Summary: Words are powerful. Some can lead you to success. Others will get in the way and keep you stuck in old, outdated behavior patterns. Be careful of the two vital words discussed here.
Dear Dr. Sylvia,
I resolved to communicate more effectively this year. Time is moving quickly, and I still feel I will never get a handle on communicating to collaborate.
I know you have a webinar titled “Communicate to Captivate.” I don’t want to captivate; I want to collaborate.
However, in writing this, I think you may be on to something. Perhaps first, you need to captivate to collaborate.
As the director of a creative team in the beauty industry, I want some direction on changing my words for the better.
Careful, once words are out of your mouth, they belong to others
It often feels impossible. Words, once out of a person’s mouth, have wings. They no longer belong to who said them.

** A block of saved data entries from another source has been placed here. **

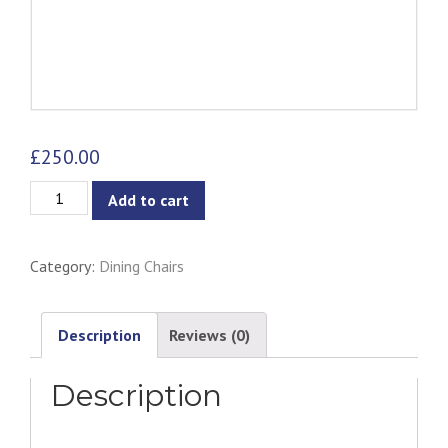
£
250.00
Aminta
Add to cart
Dining
Chair
Category:
Dining Chairs
-
Woodstock
quantity
Description
Reviews (0)
Description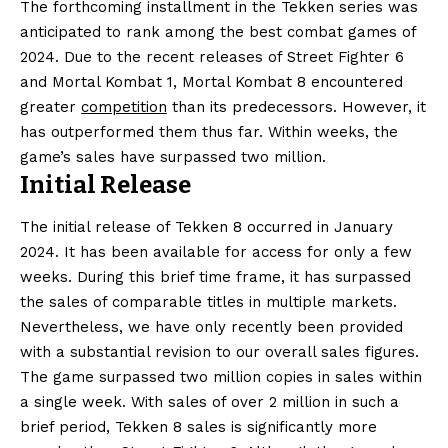
The forthcoming installment in the Tekken series was
anticipated to rank among the best combat games of
2024. Due to the recent releases of Street Fighter 6
and Mortal Kombat 1, Mortal Kombat 8 encountered
greater
competition
than its predecessors. However, it
has outperformed them thus far. Within weeks, the
game’s sales have surpassed two million.
Initial Release
The initial release of Tekken 8 occurred in January
2024. It has been available for access for only a few
weeks. During this brief time frame, it has surpassed
the sales of comparable titles in multiple markets.
Nevertheless, we have only recently been provided
with a substantial revision to our overall sales figures.
The game surpassed two million copies in sales within
a single week. With sales of over 2 million in such a
brief period, Tekken 8 sales is significantly more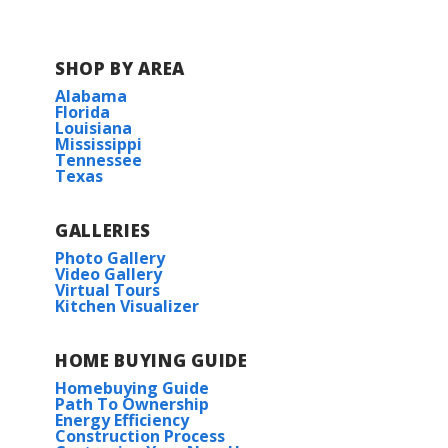
SHOP BY AREA
Alabama
Florida
Louisiana
Mississippi
Tennessee
Texas
GALLERIES
Photo Gallery
Video Gallery
Virtual Tours
Kitchen Visualizer
HOME BUYING GUIDE
Homebuying Guide
Path To Ownership
Energy Efficiency
Construction Process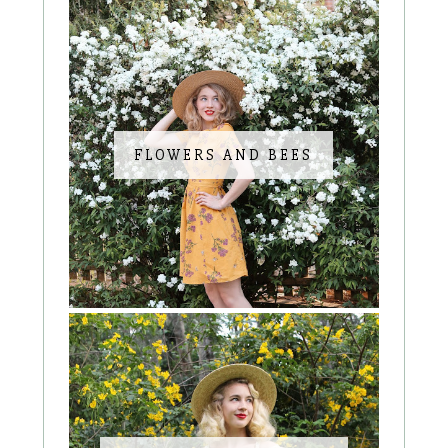
FLOWERS AND BEES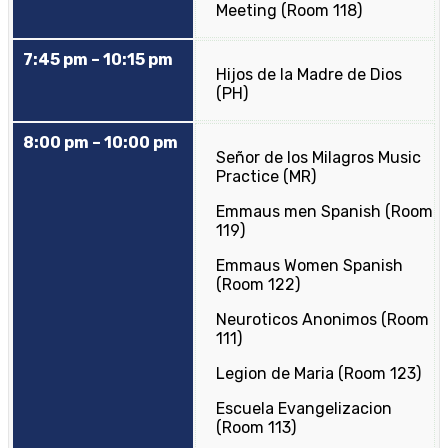
Meeting (Room 118)
7:45 pm – 10:15 pm
Hijos de la Madre de Dios
(PH)
8:00 pm – 10:00 pm
Señor de los Milagros Music
Practice (MR)
Emmaus men Spanish (Room
119)
Emmaus Women Spanish
(Room 122)
Neuroticos Anonimos (Room
111)
Legion de Maria (Room 123)
Escuela Evangelizacion
(Room 113)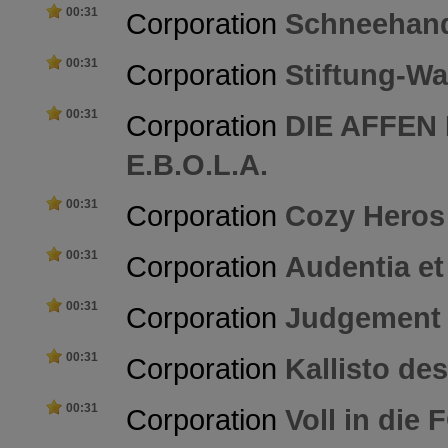
00:31
Corporation
Schneehan
00:31
Corporation
Stiftung-Wa
00:31
Corporation
DIE AFFEN
E.B.O.L.A.
00:31
Corporation
Cozy Heros
00:31
Corporation
Audentia et
00:31
Corporation
Judgement
00:31
Corporation
Kallisto de
00:31
Corporation
Voll in die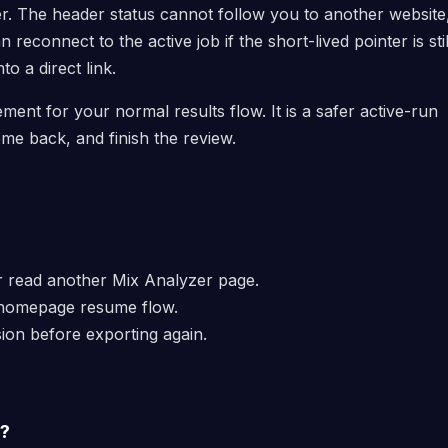
r. The header status cannot follow you to another website
reconnect to the active job if the short-lived pointer is stil
nto a direct link.
ment for your normal results flow. It is a safer active-run
me back, and finish the review.
or read another Mix Analyzer page.
 homepage resume flow.
ion before exporting again.
s?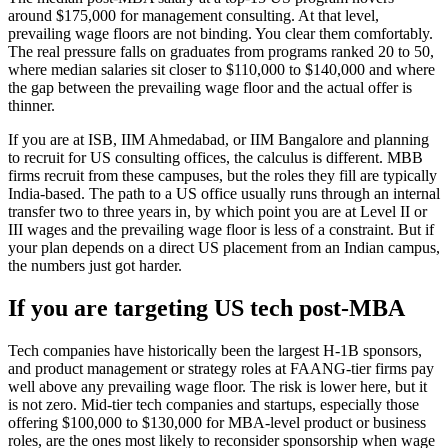
around $175,000 for management consulting. At that level,
prevailing wage floors are not binding. You clear them comfortably.
The real pressure falls on graduates from programs ranked 20 to 50,
where median salaries sit closer to $110,000 to $140,000 and where
the gap between the prevailing wage floor and the actual offer is
thinner.
If you are at ISB, IIM Ahmedabad, or IIM Bangalore and planning
to recruit for US consulting offices, the calculus is different. MBB
firms recruit from these campuses, but the roles they fill are typically
India-based. The path to a US office usually runs through an internal
transfer two to three years in, by which point you are at Level II or
III wages and the prevailing wage floor is less of a constraint. But if
your plan depends on a direct US placement from an Indian campus,
the numbers just got harder.
If you are targeting US tech post-MBA
Tech companies have historically been the largest H-1B sponsors,
and product management or strategy roles at FAANG-tier firms pay
well above any prevailing wage floor. The risk is lower here, but it
is not zero. Mid-tier tech companies and startups, especially those
offering $100,000 to $130,000 for MBA-level product or business
roles, are the ones most likely to reconsider sponsorship when wage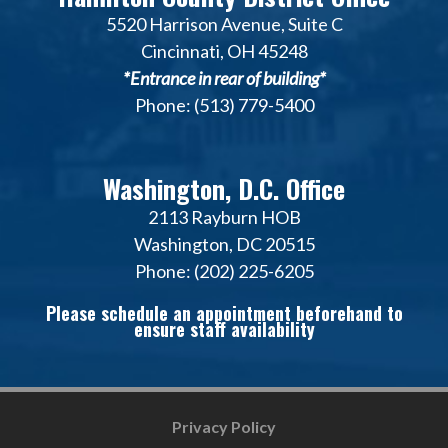
5520 Harrison Avenue, Suite C
Cincinnati, OH 45248
*Entrance in rear of building*
Phone: (513) 779-5400
Washington, D.C. Office
2113 Rayburn HOB
Washington, DC 20515
Phone: (202) 225-6205
Please schedule an appointment beforehand to
ensure staff availability
Privacy Policy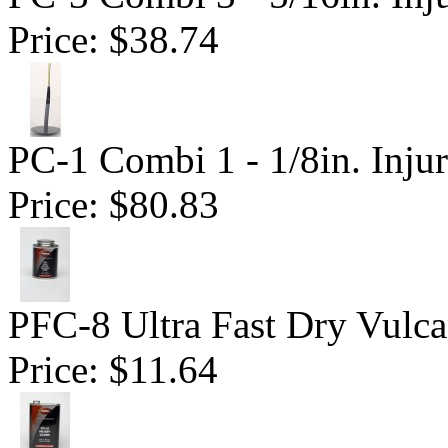
Price:
$38.74
PC-1 Combi 1 - 1/8in. Inju
Price:
$80.83
PFC-8 Ultra Fast Dry Vulc
Price:
$11.64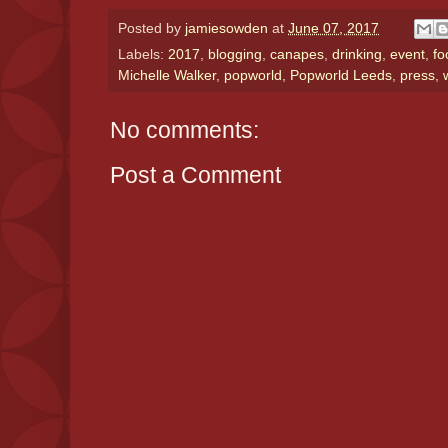
Posted by
jamiesowden
at
June 07, 2017
Labels:
2017
,
blogging
,
canapes
,
drinking
,
event
,
fo
Michelle Walker
,
popworld
,
Popworld Leeds
,
press
,
No comments:
Post a Comment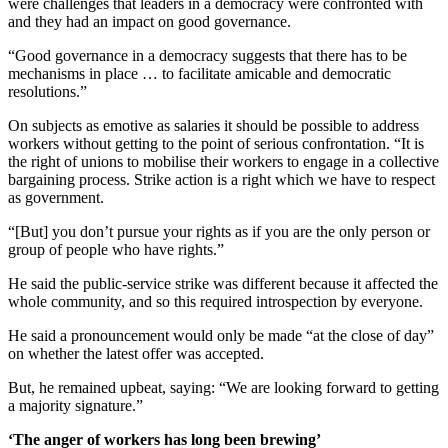
were challenges that leaders in a democracy were confronted with
and they had an impact on good governance.
“Good governance in a democracy suggests that there has to be
mechanisms in place … to facilitate amicable and democratic
resolutions.”
On subjects as emotive as salaries it should be possible to address
workers without getting to the point of serious confrontation. “It is
the right of unions to mobilise their workers to engage in a collective
bargaining process. Strike action is a right which we have to respect
as government.
“[But] you don’t pursue your rights as if you are the only person or
group of people who have rights.”
He said the public-service strike was different because it affected the
whole community, and so this required introspection by everyone.
He said a pronouncement would only be made “at the close of day”
on whether the latest offer was accepted.
But, he remained upbeat, saying: “We are looking forward to getting
a majority signature.”
‘The anger of workers has long been brewing’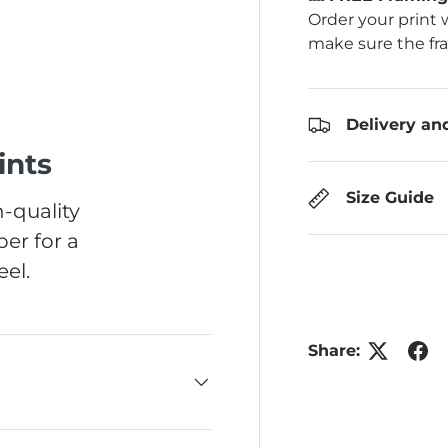
Order your print 
make sure the fr
Delivery an
ints
Size Guide
-quality
er for a
el.
Share: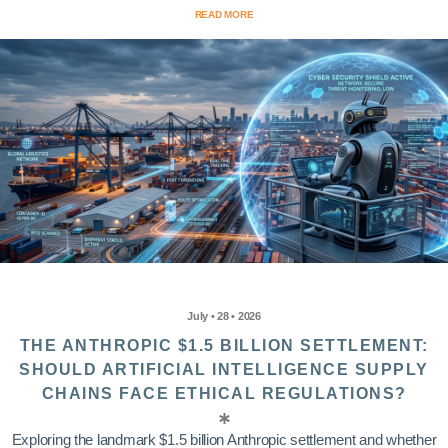
READ MORE
July • 28 • 2026
THE ANTHROPIC $1.5 BILLION SETTLEMENT:
SHOULD ARTIFICIAL INTELLIGENCE SUPPLY
CHAINS FACE ETHICAL REGULATIONS?
Exploring the landmark $1.5 billion Anthropic settlement and whether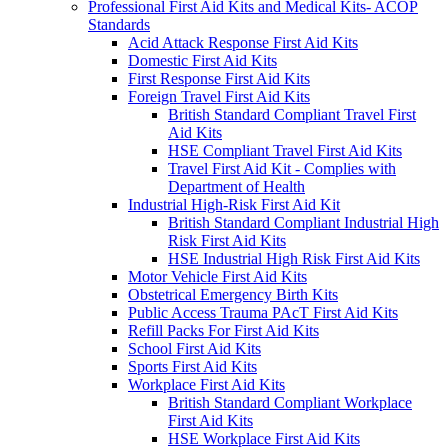
Professional First Aid Kits and Medical Kits- ACOP
Standards
Acid Attack Response First Aid Kits
Domestic First Aid Kits
First Response First Aid Kits
Foreign Travel First Aid Kits
British Standard Compliant Travel First
Aid Kits
HSE Compliant Travel First Aid Kits
Travel First Aid Kit - Complies with
Department of Health
Industrial High-Risk First Aid Kit
British Standard Compliant Industrial High
Risk First Aid Kits
HSE Industrial High Risk First Aid Kits
Motor Vehicle First Aid Kits
Obstetrical Emergency Birth Kits
Public Access Trauma PAcT First Aid Kits
Refill Packs For First Aid Kits
School First Aid Kits
Sports First Aid Kits
Workplace First Aid Kits
British Standard Compliant Workplace
First Aid Kits
HSE Workplace First Aid Kits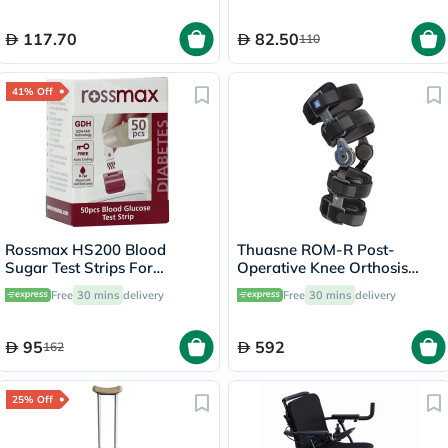
117.70
82.50
110
41% Off
Rossmax HS200 Blood
Thuasne ROM-R Post-
Sugar Test Strips For
Operative Knee Orthosis
Diabetes Management, Pack
Support V2 L23 Grey
Free
30 mins
delivery
Free
30 mins
delivery
of 50's
95
592
162
25% Off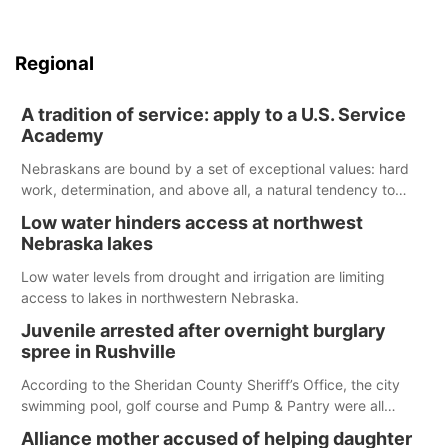
Regional
A tradition of service: apply to a U.S. Service
Academy
Nebraskans are bound by a set of exceptional values: hard
work, determination, and above all, a natural tendency to
serve those around us.
Low water hinders access at northwest
Nebraska lakes
Low water levels from drought and irrigation are limiting
access to lakes in northwestern Nebraska.
Juvenile arrested after overnight burglary
spree in Rushville
According to the Sheridan County Sheriff’s Office, the city
swimming pool, golf course and Pump & Pantry were all
broken into early Friday, with several items reported stolen.
Alliance mother accused of helping daughter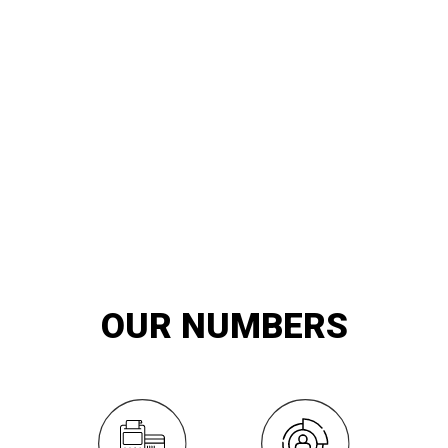
20
YEARS OF
innovation and exemplary service
OUR NUMBERS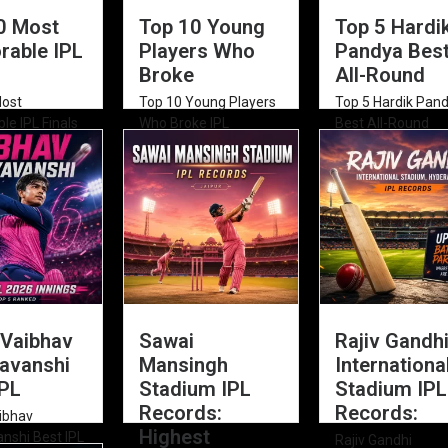
0 Most
Top 10 Young
Top 5 Hardi
able IPL
Players Who
Pandya Bes
Broke
All-Round
Most
Top 10 Young Players
Top 5 Hardik Pan
e IPL Finals
Who Broke IPL
Best All-Round
ime (2008–
Records Top 10...
Performances in 
Explore...
 Vaibhav
Sawai
Rajiv Gandh
avanshi
Mansingh
Internationa
IPL
Stadium IPL
Stadium IPL
Records:
Records:
ibhav
Highest
nshi Best IPL
Rajiv Gandhi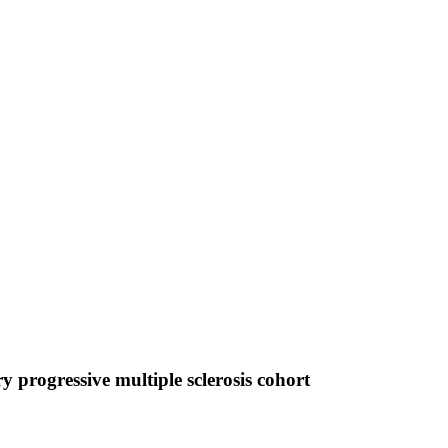
y progressive multiple sclerosis cohort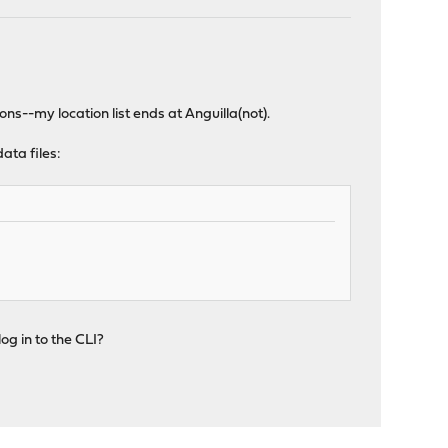
s--my location list ends at Anguilla(not).
ata files:
og in to the CLI?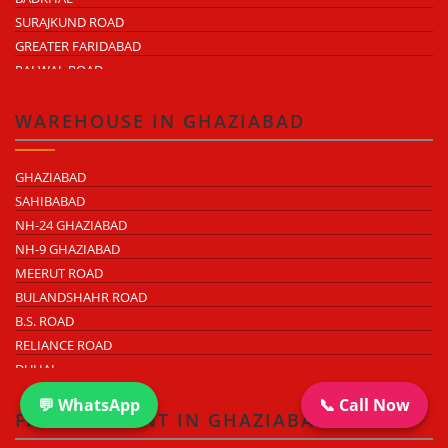
SURAJKUND ROAD
GREATER FARIDABAD
PALWAL ROAD
FARIDABAD NIT
WAREHOUSE IN GHAZIABAD
GHAZIABAD
SAHIBABAD
NH-24 GHAZIABAD
NH-9 GHAZIABAD
MEERUT ROAD
BULANDSHAHR ROAD
B.S. ROAD
RELIANCE ROAD
DUHAI
DASNA
💬 WhatsApp
📞 Call Now
TRONICA CITY
FACTORY RENT IN GHAZIABAD
NEARDELHI MEERUT EXPRESSWAY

They can be helpful or hurtful.
I seem stuck in the hurtful.
My team is floundering, and we have much work to do together.
Can you please help?
Communication skills are vital for success in all relationships.
Dear Going Silent,
The best ways to communicate to captivate and collaborate are significant areas for all of us: leaders, followers, elders, and youth.
Let me offer a story from one of the companies where I am an executive coach.
Meet Carole and Brad.
Carole was a great collaborator. In most situations at work, she was eager, fun, and creative. However, she had one constant complaint. It was about Brad. The problem was they were on the same team, and she had to find a way to work with him.
Her complaint about Brad? “He always,” so she would say in frustration, “He always has to have the last word.”
The tendency to complain is heightened when we feel discounted.
Her other complaint is, “He never asks her questions, only tells his opinion.”
And then she would top it off with, “I could never report to a jerk like him.”
Brad, well, he had similar issues with Carole. “Hey,” he would shrug. “You can never count on her to listen. She always has to have the upper hand. You can never win with her.”
“And,” He would add with a sigh, “She never asks questions. She only tells you what to do. What a bummer. I can never win with her.”
However, Brad said, “I would like to find a new way to talk with her. Maybe we can find a better way to communicate.”
Brad was, at least, willing to look at new ways with words.
To which Carole would say to friends, “It will never happen!”
Personality conflict? Of course!
People’s conflicts have a basis in poor communication skills.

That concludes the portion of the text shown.